9.6. Neural Quantifiers#

Neural quantifiers learn a direct mapping from a bag of instances to a prevalence vector, without relying on a hand-crafted aggregation formula. They are trained end-to-end to minimise a quantification loss and can exploit deep feature representations that are inaccessible to analytical methods.

PyTorch required

Neural quantifiers depend on torch. Install it with:

pip install torch

9.6.1. QuaNet — Quantification Network#

QuaNet (Esuli et al., 2018) is a recurrent neural network that reads a set of instance embeddings produced by a base classifier and predicts the prevalence vector for that set.

Architecture:

  1. The base classifier (estimator) produces a fixed-size embedding for each test instance (via its transform or predict_proba output).

  2. An LSTM reads the sequence of embeddings (in random order) to produce a context vector summarising the set.

  3. The context vector is concatenated with auxiliary quantification statistics (CC, PCC, and ACC estimates) computed on the current batch.

  4. A feed-forward head maps the concatenated vector to a prevalence vector with a softmax output.

Why it exists: QuaNet learns to exploit patterns in instance embeddings that rule-based aggregation methods cannot capture. On large text datasets where embeddings carry rich distributional information, it has shown competitive or superior performance to DyS and EMQ.

9.6.1.1. Parameters#

Parameter

Default

Explanation

estimator

required

A classifier that (a) produces posterior probabilities via predict_proba and (b) optionally exposes a transform method for dense embeddings. The predictions are used as LSTM inputs.

device

'cpu'

PyTorch device. Set to 'cuda' to use a GPU if available. Training is significantly faster on GPU for large datasets.

hidden_size

64

Size of the LSTM hidden state. Larger values give more capacity but require more data. Try 32, 64, 128 depending on dataset size.

n_hidden_layers

1

Number of LSTM layers. More layers capture longer-range dependencies in the embedding sequence but are slower to train.

lstm_hidden_size

32

Hidden size per LSTM layer.

drop_p

0.5

Dropout probability in the feed-forward head. Reduce to 0.2–0.3 if training data is large; increase to 0.6–0.7 to combat overfitting on small datasets.

batch_size

64

Number of instances per training mini-batch. Larger batches are faster on GPU; smaller batches provide more gradient-update steps per epoch.

max_epoch

100

Maximum training epochs. Early stopping kicks in if validation loss stops improving.

patience

10

Early-stopping patience (epochs without improvement before stopping).

lr

1e-3

Adam learning rate.
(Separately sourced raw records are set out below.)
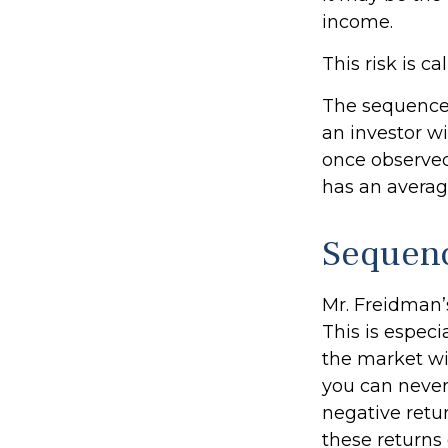
income.
This risk is c
The sequence o
an investor w
once observed,
has an average
Sequenc
Mr. Freidman’
This is espec
the market wil
you can never
negative retu
these returns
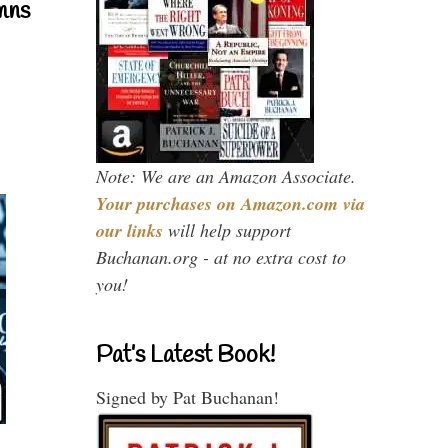
mns
Note: We are an Amazon Associate.
Your purchases on Amazon.com via
our links
will help support
Buchanan.org - at no extra cost to
you!
Pat’s Latest Book!
Signed by Pat Buchanan!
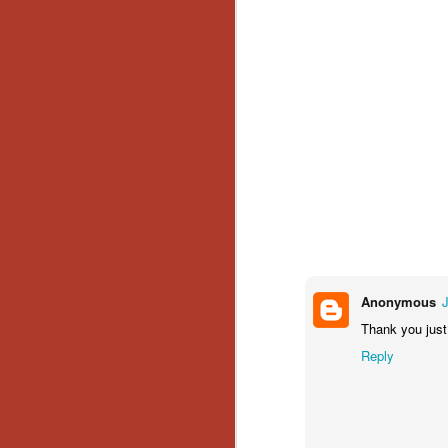
No
Th
fi
wr
N
Ar
is
Ma
(
(
Anonymous
Thank you just
Reply
N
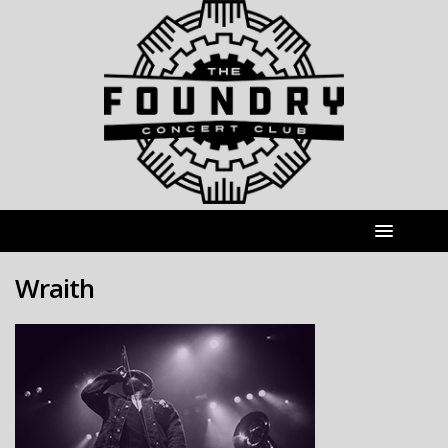
Wraith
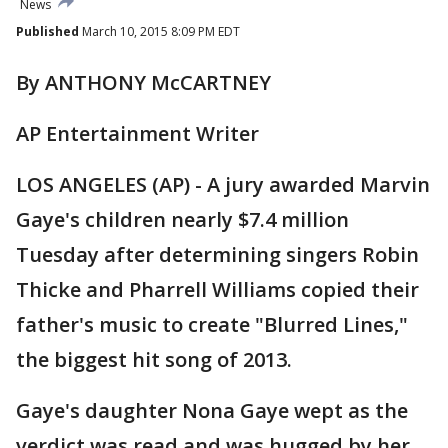
News
Published
March 10, 2015 8:09 PM EDT
By ANTHONY McCARTNEY
AP Entertainment Writer
LOS ANGELES (AP) - A jury awarded Marvin
Gaye's children nearly $7.4 million
Tuesday after determining singers Robin
Thicke and Pharrell Williams copied their
father's music to create "Blurred Lines,"
the biggest hit song of 2013.
Gaye's daughter Nona Gaye wept as the
verdict was read and was hugged by her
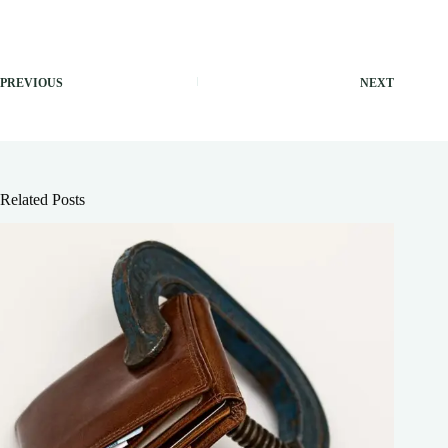
PREVIOUS
NEXT
Related Posts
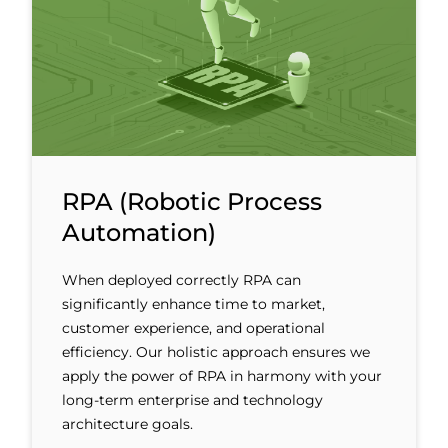
RPA (Robotic Process
Automation)
When deployed correctly RPA can
significantly enhance time to market,
customer experience, and operational
efficiency. Our holistic approach ensures we
apply the power of RPA in harmony with your
long-term enterprise and technology
architecture goals.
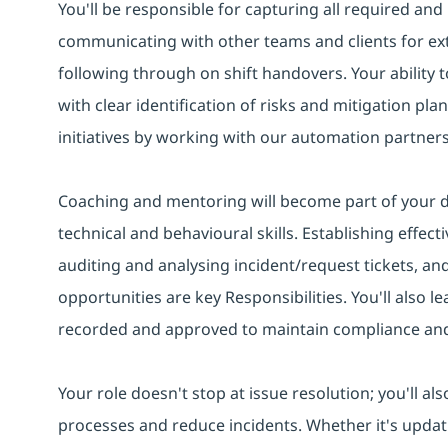
You'll be responsible for capturing all required an
communicating with other teams and clients for ex
following through on shift handovers. Your ability
with clear identification of risks and mitigation pla
initiatives by working with our automation partners
Coaching and mentoring will become part of your da
technical and behavioural skills. Establishing effect
auditing and analysing incident/request tickets, a
opportunities are key Responsibilities. You'll also le
recorded and approved to maintain compliance and c
Your role doesn't stop at issue resolution; you'll a
processes and reduce incidents. Whether it's updat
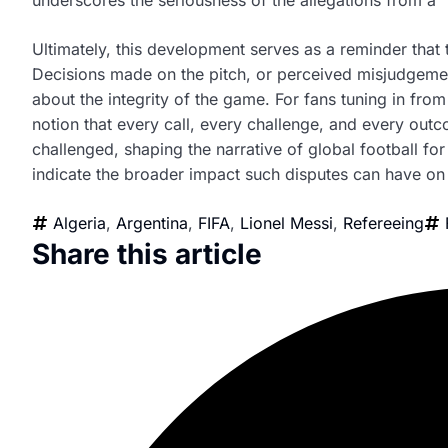
Ultimately, this development serves as a reminder that
Decisions made on the pitch, or perceived misjudgement
about the integrity of the game. For fans tuning in fro
notion that every call, every challenge, and every outc
challenged, shaping the narrative of global football f
indicate the broader impact such disputes can have on 
Algeria
,
Argentina
,
FIFA
,
Lionel Messi
,
Refereeing
Share this article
Reduce to 1e-4 if training is unstable.

val_split

0.3

Fraction of training data held out as validation (for early stopping).

9.6.1.2. Examples#

# Requires PyTorch
from mlquantify.neural import QuaNet
from sklearn.linear_model import LogisticRegression
from sklearn.datasets import make_classification
from sklearn.model_selection import train_test_split

X, y = make_classification(n_samples=2000, n_features=20,
                           weights=[0.7, 0.3], random_state=42)
X_train, X_test, y_train, y_test = train_test_split(
    X, y, test_size=0.3, random_state=42)
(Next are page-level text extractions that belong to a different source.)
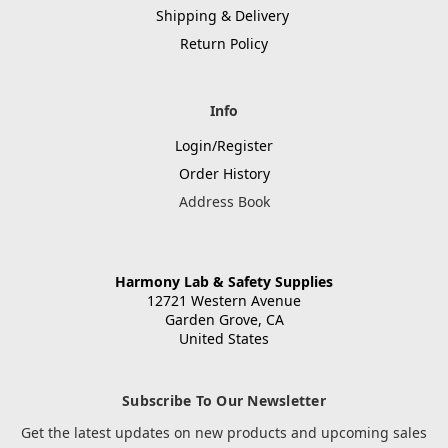
Shipping & Delivery
Return Policy
Info
Login/Register
Order History
Address Book
Harmony Lab & Safety Supplies
12721 Western Avenue
Garden Grove, CA
United States
Subscribe To Our Newsletter
Get the latest updates on new products and upcoming sales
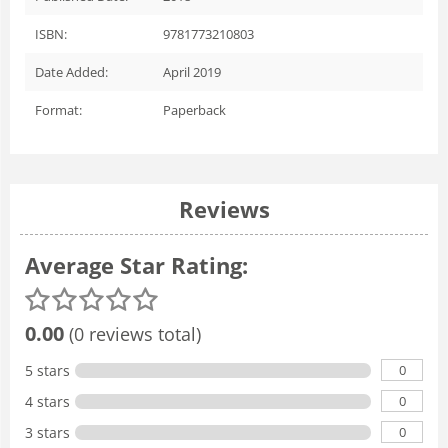
ISBN:
9781773210803
Date Added:
April 2019
Format:
Paperback
Reviews
Average Star Rating:
0.00
(0 reviews total)
0
5 stars
0
4 stars
0
3 stars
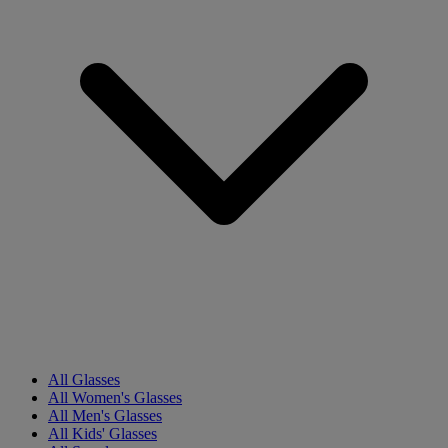
All Glasses
All Women's Glasses
All Men's Glasses
All Kids' Glasses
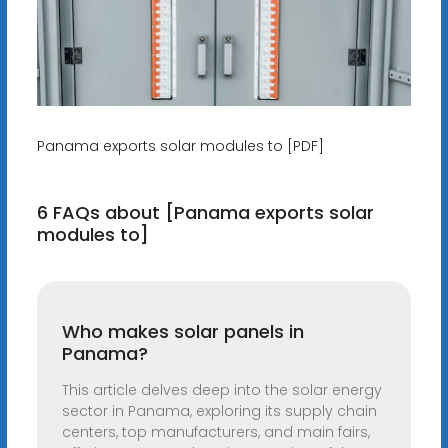
Panama exports solar modules to [PDF]
6 FAQs about [Panama exports solar
modules to]
Who makes solar panels in
Panama?
This article delves deep into the solar energy
sector in Panama, exploring its supply chain
centers, top manufacturers, and main fairs,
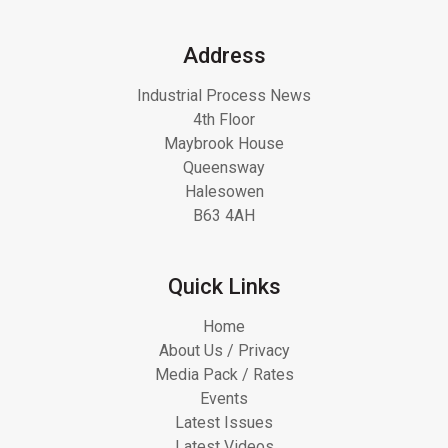
Address
Industrial Process News
4th Floor
Maybrook House
Queensway
Halesowen
B63 4AH
Quick Links
Home
About Us / Privacy
Media Pack / Rates
Events
Latest Issues
Latest Videos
# QuaNet uses the classifier's predict_proba as embedding
q = QuaNet(
    estimator=LogisticRegression(),
    device='cpu',
    hidden_size=64,
    max_epoch=50,
    patience=5,
)
q.fit(X_train, y_train)
print(q.predict(X_test))

Note

QuaNet requires the estimator to be pre-fitted before QuaNet.fit if you pass estimator_fitted=True, or it will fit the estimator internally as part of the training pipeline.

9.6.1.3. When to Use QuaNet#

  • Large text datasets where the base classifier produces rich embeddings (e.g. transformer-based models with transform).
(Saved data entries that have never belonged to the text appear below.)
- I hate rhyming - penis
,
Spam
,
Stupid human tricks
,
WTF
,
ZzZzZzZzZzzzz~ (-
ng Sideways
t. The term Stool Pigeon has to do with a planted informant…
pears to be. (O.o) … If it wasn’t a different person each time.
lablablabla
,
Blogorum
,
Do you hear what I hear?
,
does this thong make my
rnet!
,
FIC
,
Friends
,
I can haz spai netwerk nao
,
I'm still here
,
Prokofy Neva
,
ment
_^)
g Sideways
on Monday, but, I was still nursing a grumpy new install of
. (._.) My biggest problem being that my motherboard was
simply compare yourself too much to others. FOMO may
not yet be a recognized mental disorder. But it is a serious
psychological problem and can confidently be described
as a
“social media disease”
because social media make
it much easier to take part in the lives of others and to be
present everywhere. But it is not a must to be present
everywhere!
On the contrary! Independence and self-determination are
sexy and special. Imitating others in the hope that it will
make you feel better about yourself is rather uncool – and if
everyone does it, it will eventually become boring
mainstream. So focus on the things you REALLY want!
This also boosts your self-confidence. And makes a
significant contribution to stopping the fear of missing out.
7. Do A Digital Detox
  • When EMQ / DyS plateau and you have enough data and computation to train end-to-end.

  • Not recommended for small datasets (< 1,000 instances) or when computation is constrained — analytical methods (EMQ, DyS) will be faster and likely more accurate.

See also

Likelihood-Based Quantification for EMQ, which is faster and often competitive. Distribution Matching for DyS / KDEyML.